Here's what really causes that gross popping noise you hear in your joints
As we start to get older, there are several things we may notice happening to our bodies: we don't have enough energy to handle those late Friday nights quite like we used to, our hair and skin starts to need a lot more upkeep than the occasional scrub or wash, and - for some more than others - our joints begin to make a terrible cracking noise every time we get up or stretch out.
Sometimes, the "pop" or "snap" of a joint will be accompanied by pain, and other times by somebody nearby asking, "WAS THAT YOUR FOOT?" but, quite often, it doesn't hurt at all. It's just a weird, annoying occurrence that most of us just seem to have accepted as part of the human life cycle. But what causes it?
Well, first of all, it should be noted that joint cracking isn't as simple as it's sometimes made out to be. There are a number of things that could cause it, and some are more serious than others - but we'll get to that in a bit.

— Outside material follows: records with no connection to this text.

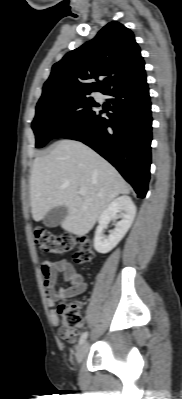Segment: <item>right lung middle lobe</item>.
<instances>
[{"instance_id": "1", "label": "right lung middle lobe", "mask_w": 182, "mask_h": 399, "mask_svg": "<svg viewBox=\"0 0 182 399\" xmlns=\"http://www.w3.org/2000/svg\"><path fill=\"white\" fill-rule=\"evenodd\" d=\"M95 101L88 95L53 97L39 101L32 128L36 147L41 148L53 138L81 129L95 114Z\"/></svg>"}]
</instances>
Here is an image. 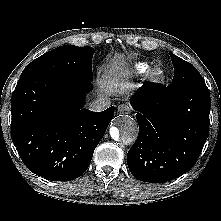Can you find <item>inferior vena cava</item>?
<instances>
[{
	"label": "inferior vena cava",
	"mask_w": 221,
	"mask_h": 221,
	"mask_svg": "<svg viewBox=\"0 0 221 221\" xmlns=\"http://www.w3.org/2000/svg\"><path fill=\"white\" fill-rule=\"evenodd\" d=\"M111 104V101L107 97H101L89 105V109L94 112H100L107 109Z\"/></svg>",
	"instance_id": "obj_1"
}]
</instances>
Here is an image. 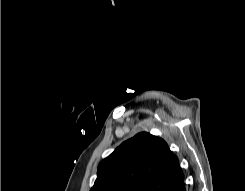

One of the most common (and usually harmless) causes of a popping noise is the release of gases from the synovial fluid in your joints. The fluid, which contains oxygen, nitrogen, an CO2 (air, basically), is used to lubricate the joints, and a sudden movement can cause the gases to be rapidly released as bubbles - which then burst. If this is the cause of the noise, you won't be able to crack the joint again for a short amount of time, as the bubbles need a while to return to the synovial fluid.
Another, also perfectly normal, cause is the movement of tendons and ligaments - particularly in places like the knee or ankle. As you move your joint, the tendons and ligaments around them also move, and the noise you hear is simply that part of your body snapping into place.
The cause you should be worried about, however, is arthritis.
Sometimes joints crack because arthritis has developed and two rough surfaces are rubbing against one another - something that usually happens later on in life, once a lot of joint cartilage has been worn away. People who have this condition will experience pain along with the snapping sound, and the joints will become difficult to use.
It is often said that clicking or cracking your joints - particularly your knuckles - will trigger long-term problems such as arthritis. However, that simply isn't the case.
One man, Dr. Donald L. Unger, once set out to prove this. As a child, he as warned by his mother that he'd ruin his hands if he cracked his knuckles; so, like any good (and stubborn) scientist would do, he spent more than 60 years popping the knuckles on his left hand at least twice a day - but never touched the knuckles on his right.
In 1998, he published a paper on his experiment, and concluded there was no difference in function between his right and left hands. In 2009, when he was 83 years old, he won an Ignobel Prize for his findings, at which point he still claimed that all his knuckles were in perfect working order.
"I'm looking at my fingers, and there is not the slightest sign of arthritis in either hand," he said.
So, while popping noises in joints can sometimes be an indicator of a health problem, deliberately cracking a joint that's holding some tension is unlikely to actually cause a medical condition. Most of the time, any noise you hear from your joints is the result of perfectly normal movement or wear and tear, and you should only be concerned if you start to feel pain with it.